Aesthetically, we couldn't have been happier. Its top and sides are black in all the right ways and the silver strip that runs round the top is a perfect little highlight. Its super slim profile also means it stands a better chance of squeezing in among your DVD player, Sky box, and receiver than many of its rivals. Being quite wide it also looks more at home, and less toy-like, among all the above boxes.

The build quality is also exceptional with both the top and bottom panels finished in painted metal rather than the usual plastic. This makes it feel very strong and also gives it that all important plus point of just feeling nice, a measure that can be overlooked all too often. This solidity does make the G Stream markedly heavier than many of its rivals but, frankly, we couldn't care less about this in an AV device.

Looking round the device we see yet more positives, including a satisfyingly tactile power button on the top towards the front right. We also like the addition of a multi-format memory card reader on the left edge. This sits alongside a more customary USB port and provides instant access to SD, MMC, and MS memory cards so you can bypass a computer and watch your pictures and video clips straight from your camera.

On the rear is an aerial socket for that all important Wi-Fi (an aerial is included in the box) and accompanying it, from right to left, are sockets and ports for Ethernet, optical digital audio, stereo analogue audio, composite video, HDMI, and power. We're glad to see Dane-Elec didn't decide to go for just Wi-Fi and added in a wired network connection as well. Not only does this provide greater flexibility but also file transfers will be much quicker over 100Gbps Ethernet than 802.11g Wi-Fi.

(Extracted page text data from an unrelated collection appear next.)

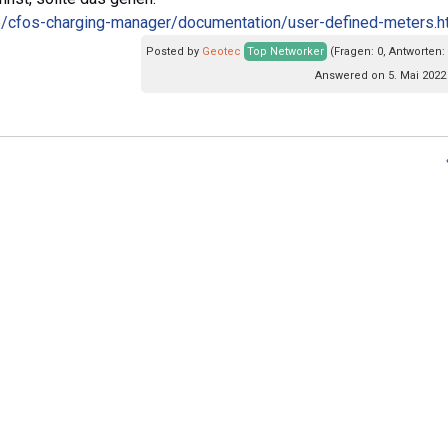
e/cfos-charging-manager/documentation/user-defined-meters.h
Posted by
Geotec
Top Networker
(Fragen: 0, Antworten:
Answered on 5. Mai 2022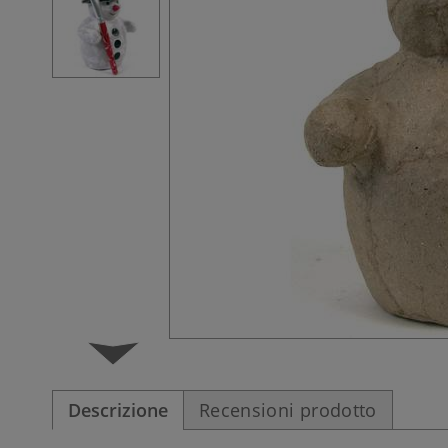
Descrizione
Recensioni prodotto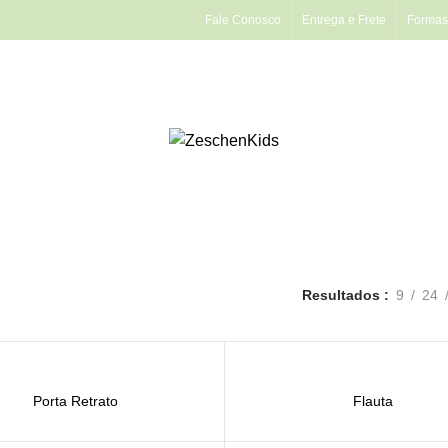
Fale Conosco
Entrega e Frete
Formas
Resultados
9
24
Porta Retrato
Flauta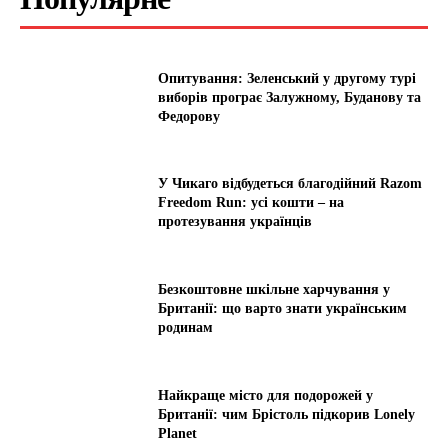
Опитування: Зеленський у другому турі
виборів програє Залужному, Буданову та
Федорову
У Чикаго відбудеться благодійний Razom
Freedom Run: усі кошти – на
протезування українців
Безкоштовне шкільне харчування у
Британії: що варто знати українським
родинам
Найкраще місто для подорожей у
Британії: чим Брістоль підкорив Lonely
Planet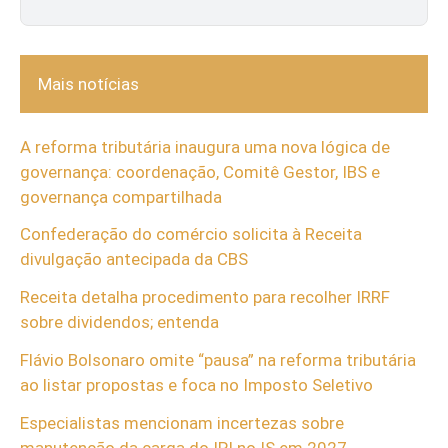
Mais notícias
A reforma tributária inaugura uma nova lógica de
governança: coordenação, Comitê Gestor, IBS e
governança compartilhada
Confederação do comércio solicita à Receita
divulgação antecipada da CBS
Receita detalha procedimento para recolher IRRF
sobre dividendos; entenda
Flávio Bolsonaro omite “pausa” na reforma tributária
ao listar propostas e foca no Imposto Seletivo
Especialistas mencionam incertezas sobre
manutenção da carga do IPI no IS em 2027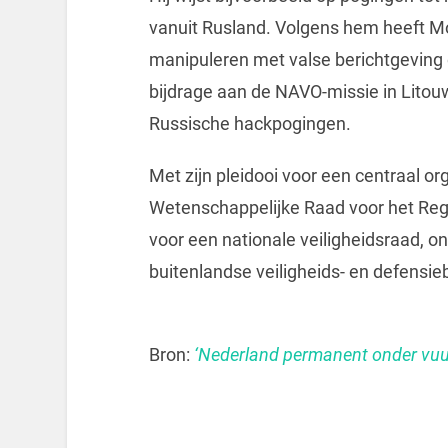
vanuit Rusland. Volgens hem heeft M
manipuleren met valse berichtgeving
bijdrage aan de NAVO-missie in Lito
Russische hackpogingen.
Met zijn pleidooi voor een centraal org
Wetenschappelijke Raad voor het Rege
voor een nationale veiligheidsraad, on
buitenlandse veiligheids- en defensie
Bron:
‘Nederland permanent onder vuur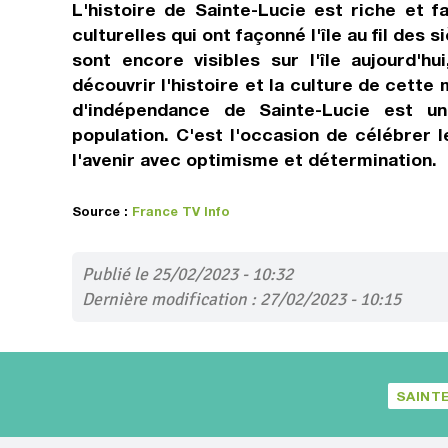
L'histoire de Sainte-Lucie est riche et f
culturelles qui ont façonné l'île au fil des
sont encore visibles sur l'île aujourd'h
découvrir l'histoire et la culture de cette
d'indépendance de Sainte-Lucie est u
population. C'est l'occasion de célébrer 
l'avenir avec optimisme et détermination.
Source :
France TV Info
Publié le 25/02/2023 - 10:32
Dernière modification : 27/02/2023 - 10:15
SAINT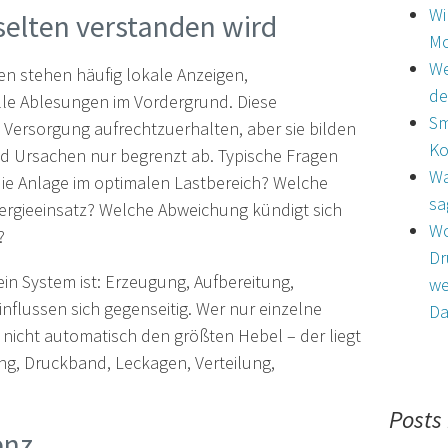
Wi
selten verstanden wird
Mo
We
en stehen häufig lokale Anzeigen,
de
le Ablesungen im Vordergrund. Diese
Sm
 Versorgung aufrechtzuerhalten, aber sie bilden
Ko
 Ursachen nur begrenzt ab. Typische Fragen
Wa
die Anlage im optimalen Lastbereich? Welche
sa
rgieeinsatz? Welche Abweichung kündigt sich
Wo
d?
Dr
in System ist: Erzeugung, Aufbereitung,
we
nflussen sich gegenseitig. Wer nur einzelne
Da
nicht automatisch den größten Hebel – der liegt
ung, Druckband, Leckagen, Verteilung,
Posts
enz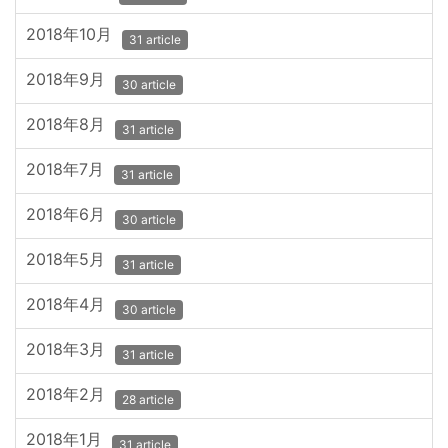
2018年10月
31 article
2018年9月
30 article
2018年8月
31 article
2018年7月
31 article
2018年6月
30 article
2018年5月
31 article
2018年4月
30 article
2018年3月
31 article
2018年2月
28 article
2018年1月
31 article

Remotes can so often disappoint by being generally cheap looking, poorly laid out, or just unresponsive and difficult to use, but we were pleasantly surprised to find this one to be a good size, not offensive to the eye, logically laid out, and responsive. The only significant fault is an apparent lack of a home button which necessitates pressing the 'Return' button multiple times to get back to the home screen.